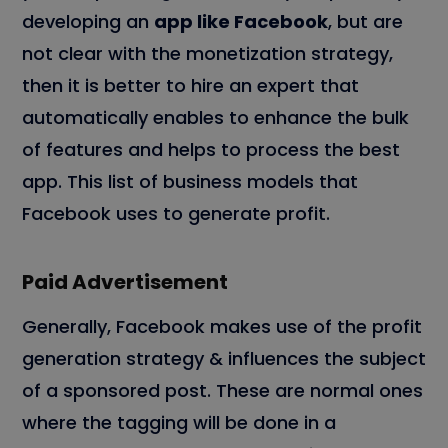
developing an
app like Facebook
, but are
not clear with the monetization strategy,
then it is better to hire an expert that
automatically enables to enhance the bulk
of features and helps to process the best
app. This list of business models that
Facebook uses to generate profit.
Paid Advertisement
Generally, Facebook makes use of the profit
generation strategy & influences the subject
of a sponsored post. These are normal ones
where the tagging will be done in a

EXERCISE OBJECTIVE:
Where does the word "Facebook" appear in the material above? Copy every line that holds it.

WRITTEN SOLUTION:
app like Facebook
Facebook uses to generate profit.
Generally, Facebook makes use of the profit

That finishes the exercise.